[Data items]
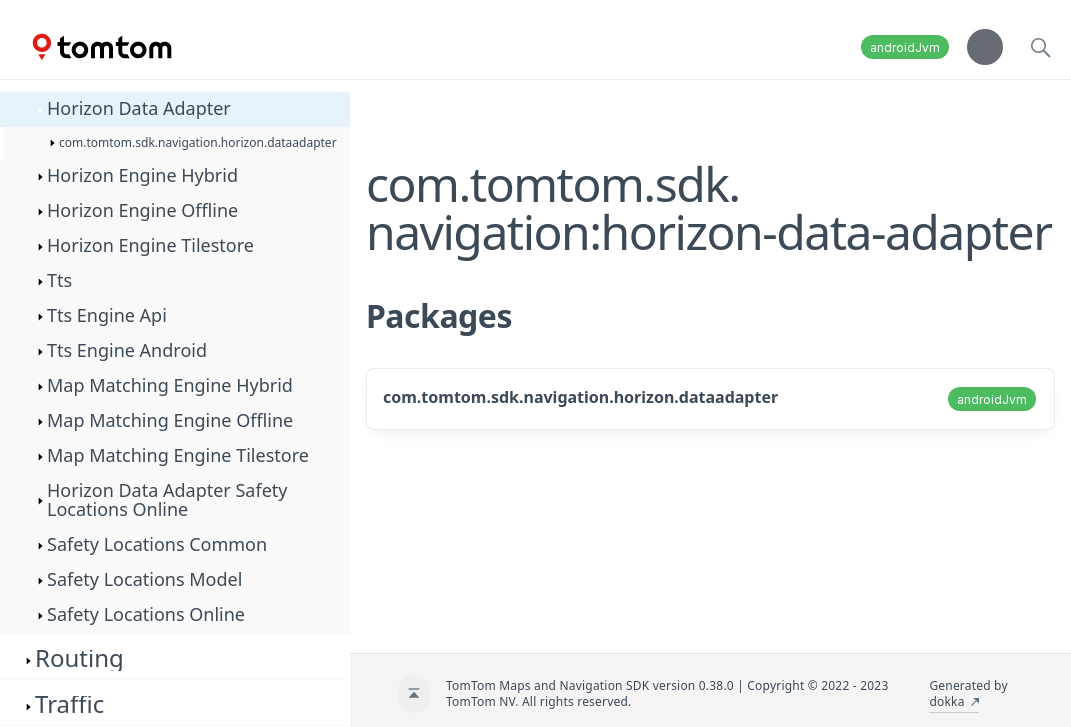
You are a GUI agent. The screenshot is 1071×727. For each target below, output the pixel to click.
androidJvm (905, 47)
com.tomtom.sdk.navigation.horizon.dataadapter (580, 397)
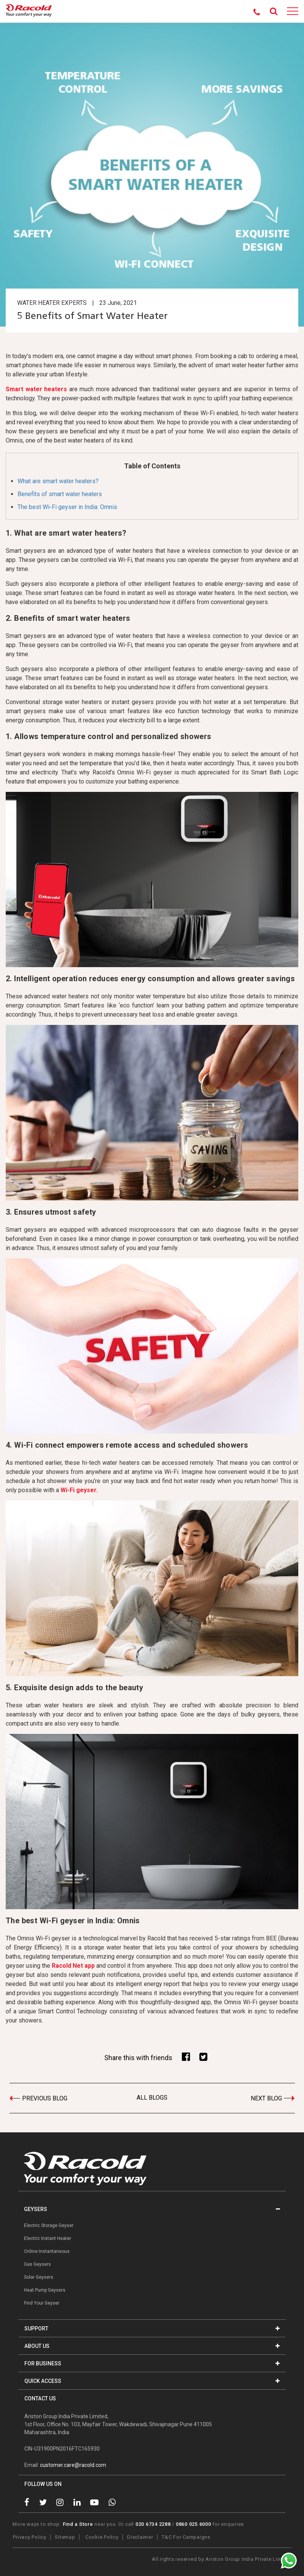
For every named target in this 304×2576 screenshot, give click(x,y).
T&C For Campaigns (186, 2537)
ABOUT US (151, 2346)
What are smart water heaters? (58, 481)
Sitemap (65, 2537)
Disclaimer (140, 2537)
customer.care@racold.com (73, 2465)
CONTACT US (40, 2398)
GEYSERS (152, 2209)
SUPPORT (151, 2328)
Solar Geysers (38, 2277)
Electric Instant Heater (47, 2238)
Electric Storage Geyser (48, 2225)
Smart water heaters (36, 389)
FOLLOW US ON (43, 2484)
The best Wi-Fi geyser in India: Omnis (67, 507)
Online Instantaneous (47, 2251)
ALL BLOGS (152, 2097)
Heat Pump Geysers (44, 2290)
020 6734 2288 (153, 2524)
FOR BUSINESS (151, 2363)
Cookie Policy (102, 2537)
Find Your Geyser (41, 2303)
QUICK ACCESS (151, 2381)
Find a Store (78, 2524)
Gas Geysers (37, 2264)
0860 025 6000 (193, 2524)
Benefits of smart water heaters (60, 494)
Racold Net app (73, 1965)
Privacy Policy (29, 2537)
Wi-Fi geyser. (79, 1490)
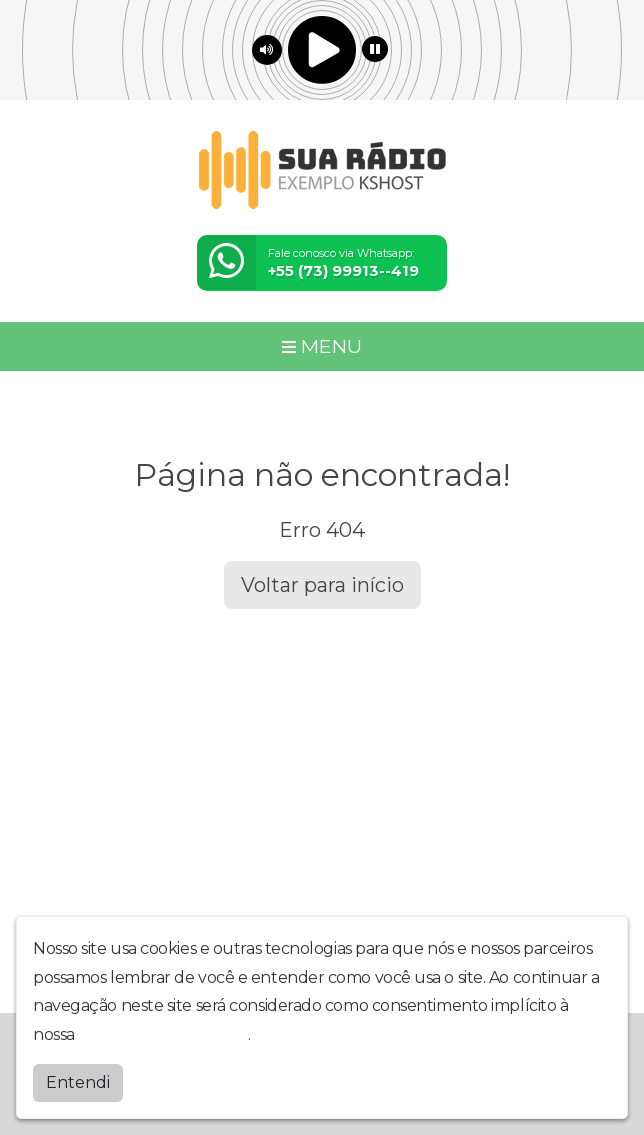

*WHAT THE TASK REQUIRES*
All lines above with the word "Electric" need to be reported.

*OUTPUT FOR THIS EXERCISE*
Electric Instant Heater (47, 2238)
Electric Storage Geyser (48, 2225)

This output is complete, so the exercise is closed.